**WHAT YOU HAVE TO DO**
Could you please reproduce the entries exactly, leaving out any pictures?
--- SUPPLIED RECORDS Enclosed Below ---
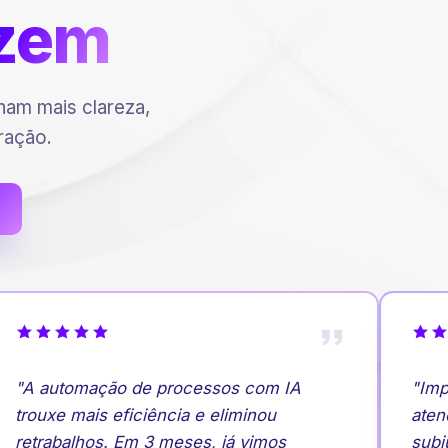
zem
am mais clareza,
ração.
"A automação de processos com IA
"Impl
trouxe mais eficiência e eliminou
atend
retrabalhos. Em 3 meses, já vimos
subiu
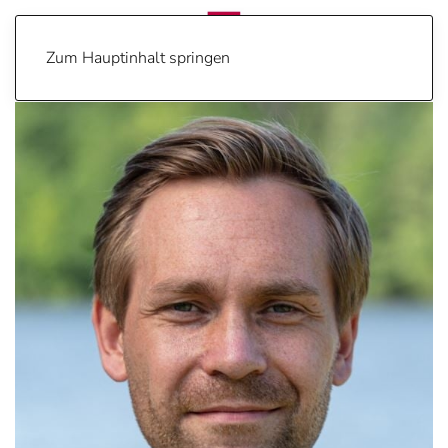
Zum Hauptinhalt springen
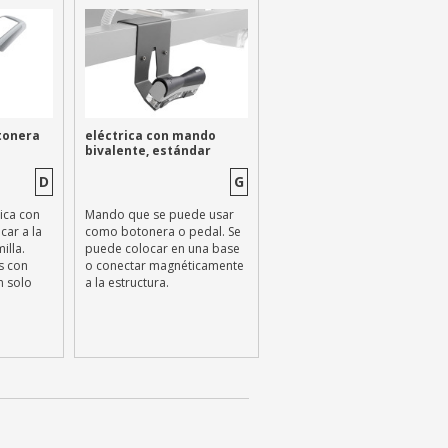
otonera
eléctrica con mando
bivalente, estándar
D
G
ica con
Mando que se puede usar
car a la
como botonera o pedal. Se
illa.
puede colocar en una base
s con
o conectar magnéticamente
n solo
a la estructura.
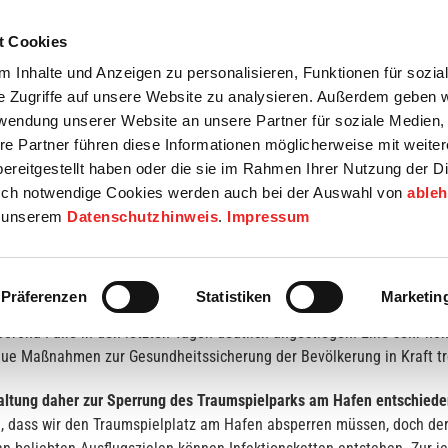
t Cookies
tartseite
Termine
Top 15
Karriere
 Inhalte und Anzeigen zu personalisieren, Funktionen für sozia
e Zugriffe auf unsere Website zu analysieren. Außerdem geben w
info
Wirtschaft / Wohnen
Bildung / Soziales
Touristik / F
rwendung unserer Website an unsere Partner für soziale Medien
re Partner führen diese Informationen möglicherweise mit weite
ereitgestellt haben oder die sie im Rahmen Ihrer Nutzung der D
ch notwendige Cookies werden auch bei der Auswahl von
able
in unserem
Datenschutzhinweis
.
Impressum
in Barßel
Präferenzen
Statistiken
Marketin
 Corona-Fälle in den letzten Tagen deutlich angestiegen. Eine sehr ho
eue Maßnahmen zur Gesundheitssicherung der Bevölkerung in Kraft tr
waltung daher zur Sperrung des Traumspielparks am Hafen entschiede
e, dass wir den Traumspielplatz am Hafen absperren müssen, doch der S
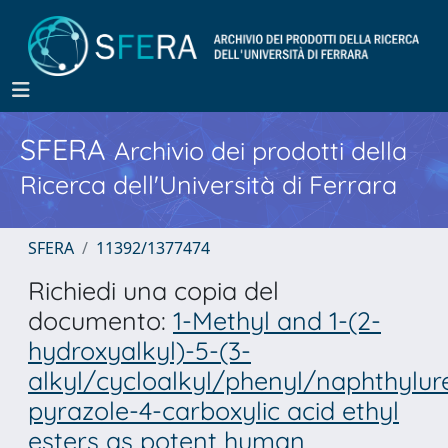
SFERA
Archivio dei prodotti della
Ricerca dell'Università di Ferrara
SFERA
11392/1377474
Richiedi una copia del
documento:
1-Methyl and 1-(2-
hydroxyalkyl)-5-(3-
alkyl/cycloalkyl/phenyl/naphthylur
pyrazole-4-carboxylic acid ethyl
esters as potent human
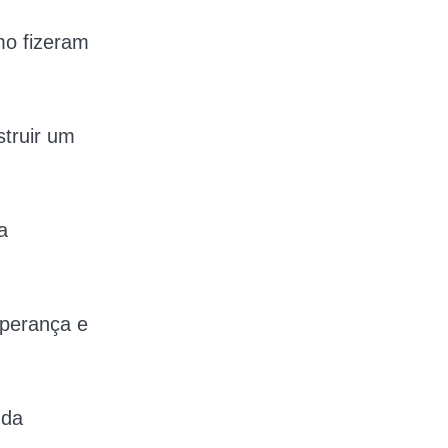
mo fizeram
struir um
a
sperança e
 da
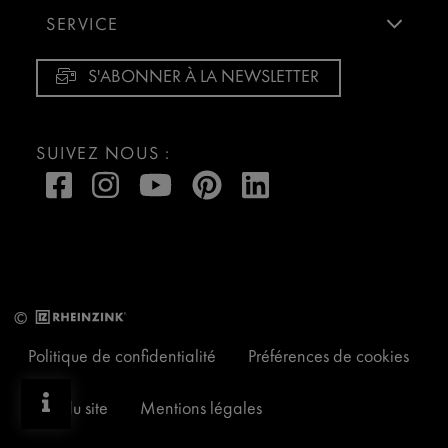
SERVICE
S'ABONNER À LA NEWSLETTER
SUIVEZ NOUS :
©
Politique de confidentialité
Préférences de cookies
Plan du site
Mentions légales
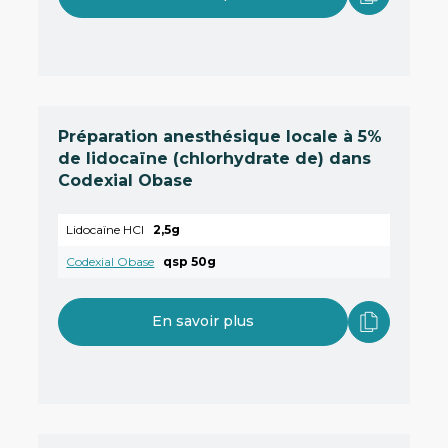
Préparation anesthésique locale à 5%
de lidocaïne (chlorhydrate de) dans
Codexial Obase
Lidocaïne HCl
2,5g
Codexial Obase
qsp 50g
En savoir plus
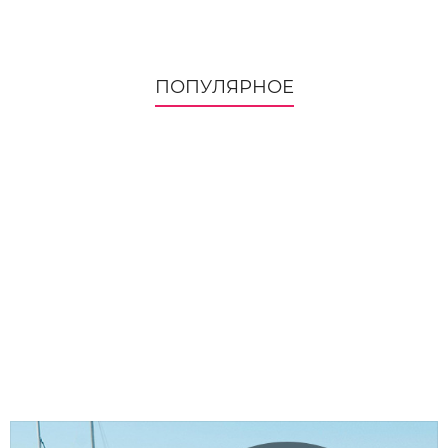
ПОПУЛЯРНОЕ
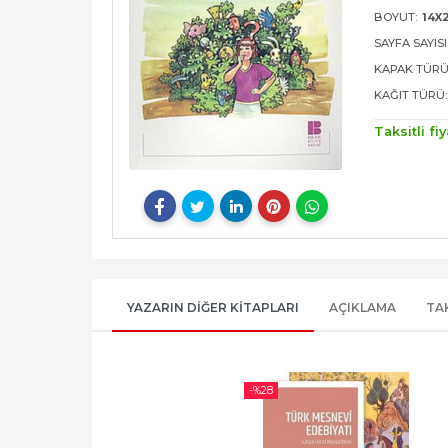
BOYUT:
14X
SAYFA SAYISI
KAPAK TÜRÜ
KAĞIT TÜRÜ:
Taksitli fiy
YAZARIN DIĞER KITAPLARI
AÇIKLAMA
TA
-%
28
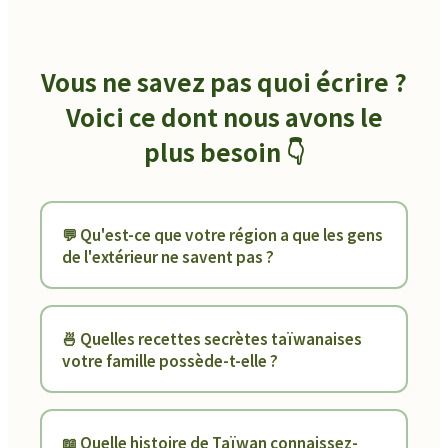
Vous ne savez pas quoi écrire ?
Voici ce dont nous avons le
plus besoin 👇
💬 Qu'est-ce que votre région a que les gens
de l'extérieur ne savent pas ?
🍜 Quelles recettes secrètes taïwanaises
votre famille possède-t-elle ?
📖 Quelle histoire de Taïwan connaissez-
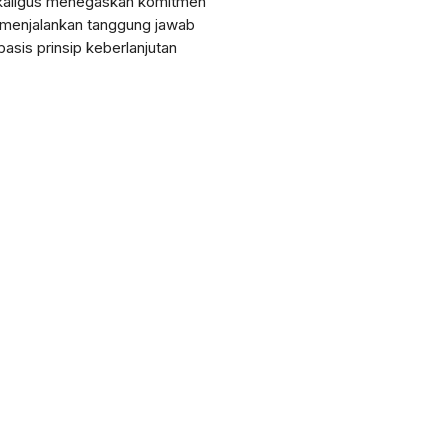
sekaligus menegaskan komitmen
 menjalankan tanggung jawab
asis prinsip keberlanjutan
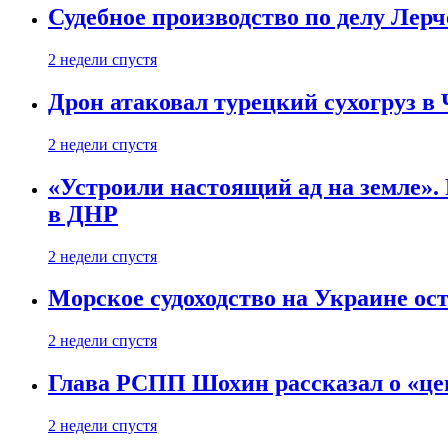
Судебное производство по делу Лер
2 недели спустя
Дрон атаковал турецкий сухогруз в
2 недели спустя
«Устроили настоящий ад на земле». 
в ДНР
2 недели спустя
Морское судоходство на Украине ост
2 недели спустя
Глава РСПП Шохин рассказал о «це
2 недели спустя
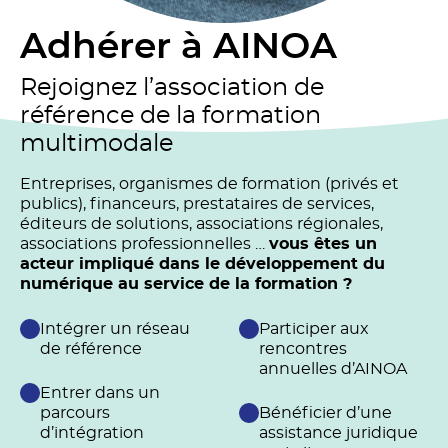
Adhérer à AINOA
Rejoignez l’association de
référence de la formation
multimodale
Entreprises, organismes de formation (privés et
publics), financeurs, prestataires de services,
éditeurs de solutions, associations régionales,
associations professionnelles …
vous êtes un
acteur impliqué dans le développement du
numérique au service de la formation ?
Intégrer un réseau
Participer aux
de référence
rencontres
annuelles d’AINOA
Entrer dans un
parcours
Bénéficier d’une
d’intégration
assistance juridique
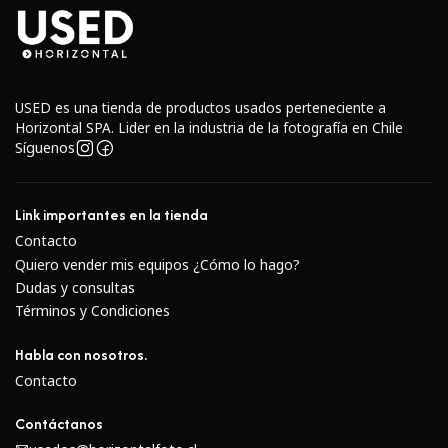
detalles precisos.
•
Construcción robusta:
Fabricado en metal de alta
calidad para una durabilidad excepcional, incluso en
condiciones exigentes.
USED es una tienda de productos usados perteneciente a
Horizontal SPA. Lider en la industria de la fotografía en Chile
•
Tamaño del filtro:
95 mm, compatible con una amplia
Síguenos
gama de filtros para mayor versatilidad creativa.
•
Peso:
Aproximadamente 2.5 kg, equilibrado para su uso
Link importantes en la tienda
en trípodes o soportes.
Contacto
Quiero vender mis equipos ¿Cómo lo hago?
Dudas y consultas
Términos y Condiciones
Habla con nosotros.
Contacto
Contáctanos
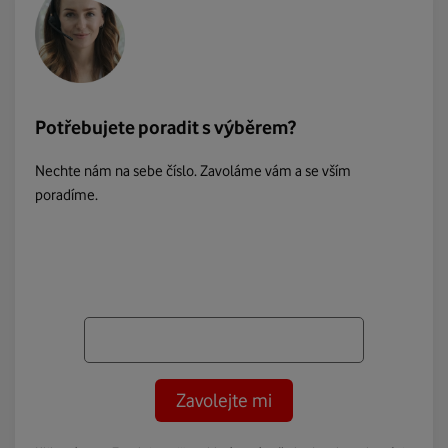
Potřebujete poradit s výběrem?
Nechte nám na sebe číslo. Zavoláme vám a se vším
poradíme.
Zavolejte mi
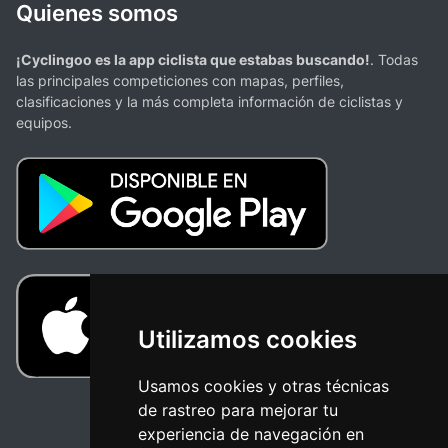
Quienes somos
¡Cyclingoo es la app ciclista que estabas buscando!
. Todas
las principales competiciones con mapas, perfiles,
clasificaciones y la más completa información de ciclistas y
equipos.
Utilizamos cookies
Usamos cookies y otras técnicas
de rastreo para mejorar tu
experiencia de navegación en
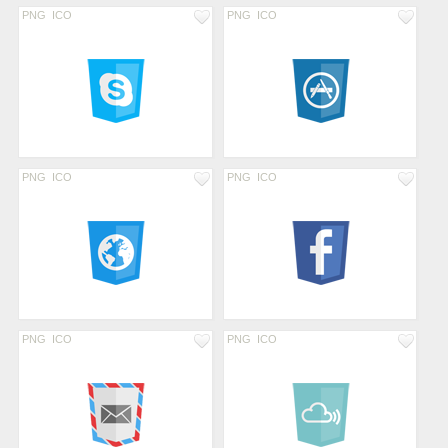
PNG
ICO
PNG
ICO
PNG
ICO
PNG
ICO
PNG
ICO
PNG
ICO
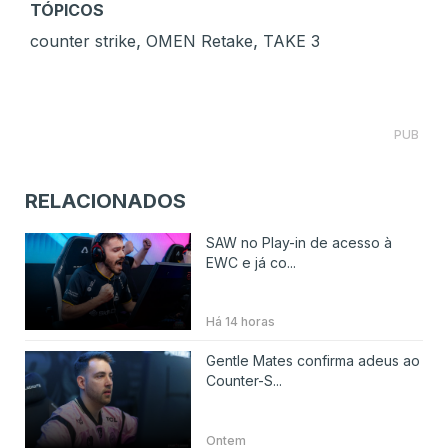
TÓPICOS
,
,
counter strike
OMEN Retake
TAKE 3
PUB
RELACIONADOS
SAW no Play-in de acesso à
EWC e já co...
Há 14 horas
Gentle Mates confirma adeus ao
Counter-S...
Ontem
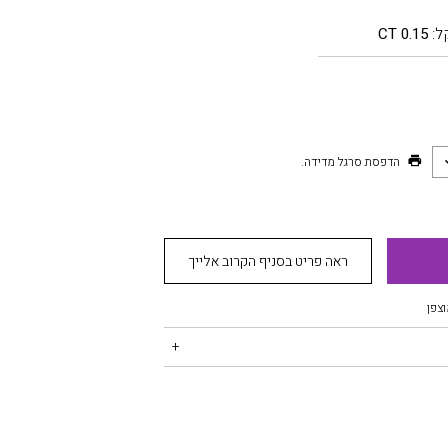
ל:
0.15 CT
הדפסת סרגל מדידה.
ראה פריט בסניף הקרוב אלייך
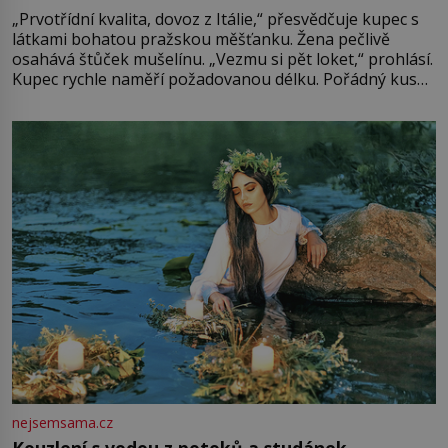
„Prvotřídní kvalita, dovoz z Itálie,“ přesvědčuje kupec s
látkami bohatou pražskou měšťanku. Žena pečlivě
osahává štůček mušelínu. „Vezmu si pět loket,“ prohlásí.
Kupec rychle naměří požadovanou délku. Pořádný kus
mu přitom zůstane za prsty… „Na šaty ho bude málo,
milostpaní. Stačí jenom na sukni,“ zhodnotí švadlena
množství růžového mušelínu. „Ošidili vás, podívejte.“
Vezme do ruky dřevěnou
nejsemsama.cz
Kouzlení s vodou z potoků a studánek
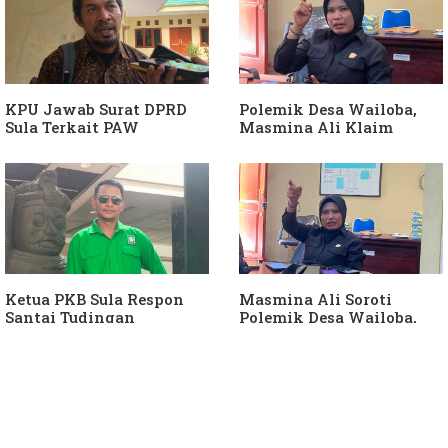
Berjalan"
KPU Jawab Surat DPRD
Polemik Desa Wailoba,
Sula Terkait PAW
Masmina Ali Klaim
Anggota DPRD Dari Partai
Kantongi Bukti Dugaan
Hanura
Keterlibatan Ketua PKB
Sula
Ketua PKB Sula Respon
Masmina Ali Soroti
Santai Tudingan
Polemik Desa Wailoba,
Masmina Ali: "Mungkin
Singgung Dugaan
Dia Kangen Saya
Keterlibatan Ketua PKB
Sula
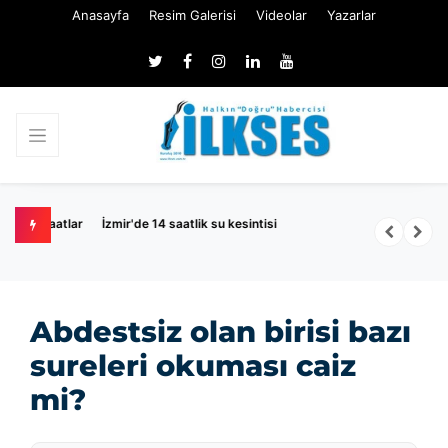
Anasayfa
Resim Galerisi
Videolar
Yazarlar
naatlar
İzmir'de 14 saatlik su kesintisi
Ö
Abdestsiz olan birisi bazı
sureleri okuması caiz
mi?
--- End of Enclosed SUPPLIED RECORDS ---
**REPLY TO THE EXERCISE**
zem
am mais clareza,
ração.
"A automação de processos com IA
"Impl
trouxe mais eficiência e eliminou
atend
retrabalhos. Em 3 meses, já vimos
subiu
Zum Hauptinhalt springen
otonera
eléctrica con mando
bivalente, estándar
D
G
ica con
Mando que se puede usar
car a la
como botonera o pedal. Se
illa.
puede colocar en una base
s con
o conectar magnéticamente
n solo
a la estructura.
t Cookies
tartseite
Termine
Top 15
Karriere
 Inhalte und Anzeigen zu personalisieren, Funktionen für sozia
e Zugriffe auf unsere Website zu analysieren. Außerdem geben w
info
Wirtschaft / Wohnen
Bildung / Soziales
Touristik / F
rwendung unserer Website an unsere Partner für soziale Medien
re Partner führen diese Informationen möglicherweise mit weite
ereitgestellt haben oder die sie im Rahmen Ihrer Nutzung der D
ch notwendige Cookies werden auch bei der Auswahl von
able
in unserem
Datenschutzhinweis
.
Impressum
in Barßel
Präferenzen
Statistiken
Marketin
 Corona-Fälle in den letzten Tagen deutlich angestiegen. Eine sehr ho
eue Maßnahmen zur Gesundheitssicherung der Bevölkerung in Kraft tr
waltung daher zur Sperrung des Traumspielparks am Hafen entschiede
e, dass wir den Traumspielplatz am Hafen absperren müssen, doch der S
SFERA
Archivio dei prodotti della
Ricerca dell'Università di Ferrara
SFERA
11392/1377474
Richiedi una copia del
documento:
1-Methyl and 1-(2-
hydroxyalkyl)-5-(3-
alkyl/cycloalkyl/phenyl/naphthylur
pyrazole-4-carboxylic acid ethyl
esters as potent human
mo fizeram
struir um
a
sperança e
 da
SERVICE
S'ABONNER À LA NEWSLETTER
SUIVEZ NOUS :
©
Politique de confidentialité
Préférences de cookies
Plan du site
Mentions légales
Préparation anesthésique locale à 5%
de lidocaïne (chlorhydrate de) dans
Codexial Obase
Lidocaïne HCl
2,5g
Codexial Obase
qsp 50g
En savoir plus
ПОПУЛЯРНОЕ
BOYUT:
14X
SAYFA SAYISI
KAPAK TÜRÜ
KAĞIT TÜRÜ:
Taksitli fiy
YAZARIN DIĞER KITAPLARI
AÇIKLAMA
TA
-%
28
Vous ne savez pas quoi écrire ?
Voici ce dont nous avons le
plus besoin 👇
💬 Qu'est-ce que votre région a que les gens
de l'extérieur ne savent pas ?
🍜 Quelles recettes secrètes taïwanaises
votre famille possède-t-elle ?
📖 Quelle histoire de Taïwan connaissez-
sekaligus menegaskan komitmen
 menjalankan tanggung jawab
asis prinsip keberlanjutan
Судебное производство по делу Лер
2 недели спустя
Дрон атаковал турецкий сухогруз в
2 недели спустя
«Устроили настоящий ад на земле». 
в ДНР
2 недели спустя
Морское судоходство на Украине ост
2 недели спустя
Глава РСПП Шохин рассказал о «це
2 недели спустя
Adhérer à AINOA
Rejoignez l’association de
référence de la formation
multimodale
Entreprises, organismes de formation (privés et
publics), financeurs, prestataires de services,
éditeurs de solutions, associations régionales,
associations professionnelles …
vous êtes un
acteur impliqué dans le développement du
numérique au service de la formation ?
Intégrer un réseau
Participer aux
de référence
rencontres
annuelles d’AINOA
Entrer dans un
parcours
Bénéficier d’une
d’intégration
assistance juridique
detalles precisos.
•
Construcción robusta:
Fabricado en metal de alta
calidad para una durabilidad excepcional, incluso en
condiciones exigentes.
USED es una tienda de productos usados perteneciente a
Horizontal SPA. Lider en la industria de la fotografía en Chile
•
Tamaño del filtro:
95 mm, compatible con una amplia
Síguenos
gama de filtros para mayor versatilidad creativa.
•
Peso:
Aproximadamente 2.5 kg, equilibrado para su uso
Link importantes en la tienda
en trípodes o soportes.
Contacto
Quiero vender mis equipos ¿Cómo lo hago?
Dudas y consultas
Términos y Condiciones
Habla con nosotros.
Contacto
Contáctanos
Potřebujete poradit s výběrem?
Nechte nám na sebe číslo. Zavoláme vám a se vším
poradíme.
Zavolejte mi
Quienes somos
¡Cyclingoo es la app ciclista que estabas buscando!
. Todas
las principales competiciones con mapas, perfiles,
clasificaciones y la más completa información de ciclistas y
equipos.
Utilizamos cookies
Usamos cookies y otras técnicas
de rastreo para mejorar tu
experiencia de navegación en
PNG
ICO
PNG
ICO
PNG
ICO
PNG
ICO
PNG
ICO
PNG
ICO
TÓPICOS
,
,
counter strike
OMEN Retake
TAKE 3
PUB
RELACIONADOS
SAW no Play-in de acesso à
EWC e já co...
Há 14 horas
Gentle Mates confirma adeus ao
Counter-S...
Ontem
ל:
0.15 CT
הדפסת סרגל מדידה.
ראה פריט בסניף הקרוב אלייך
„Prvotřídní kvalita, dovoz z Itálie,“ přesvědčuje kupec s
látkami bohatou pražskou měšťanku. Žena pečlivě
osahává štůček mušelínu. „Vezmu si pět loket,“ prohlásí.
Kupec rychle naměří požadovanou délku. Pořádný kus
mu přitom zůstane za prsty… „Na šaty ho bude málo,
milostpaní. Stačí jenom na sukni,“ zhodnotí švadlena
množství růžového mušelínu. „Ošidili vás, podívejte.“
Vezme do ruky dřevěnou
nejsemsama.cz
Kouzlení s vodou z potoků a studánek
Berjalan"
KPU Jawab Surat DPRD
Polemik Desa Wailoba,
Sula Terkait PAW
Masmina Ali Klaim
Anggota DPRD Dari Partai
Kantongi Bukti Dugaan
Hanura
Keterlibatan Ketua PKB
Sula
Ketua PKB Sula Respon
Masmina Ali Soroti
Santai Tudingan
Polemik Desa Wailoba,
Masmina Ali: "Mungkin
Singgung Dugaan
Dia Kangen Saya
Keterlibatan Ketua PKB
Sula
Anasayfa
Resim Galerisi
Videolar
Yazarlar
naatlar
İzmir'de 14 saatlik su kesintisi
Ö
Abdestsiz olan birisi bazı
sureleri okuması caiz
mi?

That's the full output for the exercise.